We hear trucks whiz by on the other line. Andy McIlwain’s sitting in a Toronto coffee shop to chat with us about working on content and community for GoDaddy Pro. Being Canadian he apologies for the noise that he didn’t cause. All in all, Andy seems like a genuine guy that you’d want to sip a fizzy beverage with.
Based in Arizona, GoDaddy is one of the biggest and best-known companies for domains and web hosting companies. When the company recruited Andy two years ago, they agreed to let him stay in Toronto to work remotely.
What surprised us about Andy’s journey is how he more or less stumbled into it. After studying advertising in college, he volunteered extensively at WordCamps, WordPress’s community-organized events and got in with web developers and learned the trade. When GoDaddy was looking for someone with both community building and web experience, Andy was their guy.
Now he’s responsible for GoDaddy’s Pro community, with thousands of members worldwide, primarily independent web designers and developers. Pro members get access to exclusive forums, client management tools, and discounts on GoDaddy products, all for free.

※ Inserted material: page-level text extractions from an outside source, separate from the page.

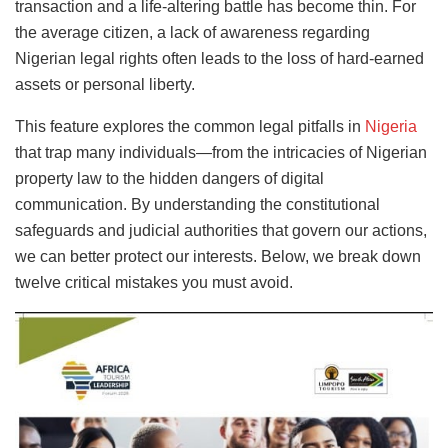
transaction and a life-altering battle has become thin. For
the average citizen, a lack of awareness regarding
Nigerian legal rights often leads to the loss of hard-earned
assets or personal liberty.
This feature explores the common legal pitfalls in
Nigeria
that trap many individuals—from the intricacies of Nigerian
property law to the hidden dangers of digital
communication. By understanding the constitutional
safeguards and judicial authorities that govern our actions,
we can better protect our interests. Below, we break down
twelve critical mistakes you must avoid.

It isn’t hard to see why the company invests heavily in this community. Imagine you’re starting a company and need a website. You hire a web designer. Your web designer says you need “hosting.” You smile politely, unsure what that is. Seeing the bewildered look in your eyes, she recommends you go with GoDaddy because it’s been around for a long time, is competitively priced, and is user friendly. You now say, “Sure, I trust you!” Thanks to this web designer, GoDaddy has a new customer.

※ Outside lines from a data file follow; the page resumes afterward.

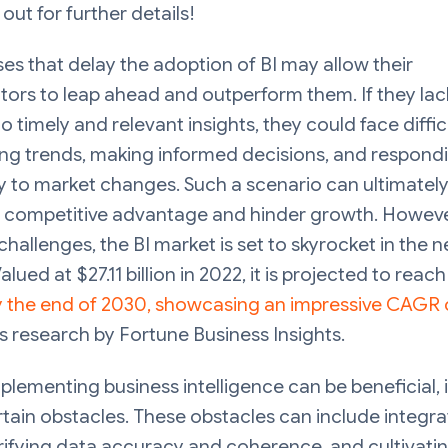
 out for further details!
es that delay the adoption of BI may allow their
ors to leap ahead and outperform them. If they lac
o timely and relevant insights, they could face difficu
ing trends, making informed decisions, and respond
 to market changes. Such a scenario can ultimately
of competitive advantage and hinder growth. Howeve
challenges, the BI market is set to skyrocket in the n
alued at $27.11 billion in 2022, it is projected to reac
by the end of 2030, showcasing an impressive CAGR 
 research by Fortune Business Insights.
plementing business intelligence can be beneficial, 
tain obstacles. These obstacles can include integra
rifying data accuracy and coherence, and cultivati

No surprise then that GoDaddy takes seriously what its Pro community members have to say. The Product developers often works directly with them to get a stream of feedback. Through his work on the GoDaddy blog and with other community teams, Andy uses both Q&A interviews and informal roundtables to dig deeper into the Pro experience.

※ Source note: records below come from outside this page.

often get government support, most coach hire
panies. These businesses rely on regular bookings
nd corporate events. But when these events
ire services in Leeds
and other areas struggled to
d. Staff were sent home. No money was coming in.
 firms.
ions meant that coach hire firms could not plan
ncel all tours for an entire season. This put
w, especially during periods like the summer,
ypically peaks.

Whether it’s to identify improvements to core web services, or planning new blog posts, Andy’s job is to understand pain points web designers and developers experience. From these pain points Andy comes to understand who they are, how they build their businesses, and what their challenges are.
He tells us that the content that gets the most uptake falls into one of two categories. The first is individual stories of Pros and their projects, roadblocks, and landmark successes. The second is resources that Pros can use immediately, such as cheat sheets, reference guides, and templates.
Andy’s advice for readers is to not rush things when starting out. While there’s bound to be pressure to build a massive community quickly, quality matters, so focusing on building an engaged community who you have great relationships with is far better than a large but indifferent group.
When he was first launching the Pro community Andy had a list of 400 prospects. He reached out to every single one of those 400 people with customized emails. While only a fraction agreed to be part of the Pro community from the outset, those that said “yes” had a direct and personal connection to Andy that he maintains to this day.
Building relationships one-on-one has been the most effective form of outreach for Andy. He points out to us that people are often pleasantly taken aback when someone from a large company like GoDaddy reaches out personally, knows their name, and shows they genuinely are interested in what they think.
While GoDaddy’s Pro community continues to grow, Andy still has a Rolodex of individuals that he can call in a cinch for feedback. This kind of success doesn’t happen overnight, but the patience is worth it. His parting advice: Be honest. Be human.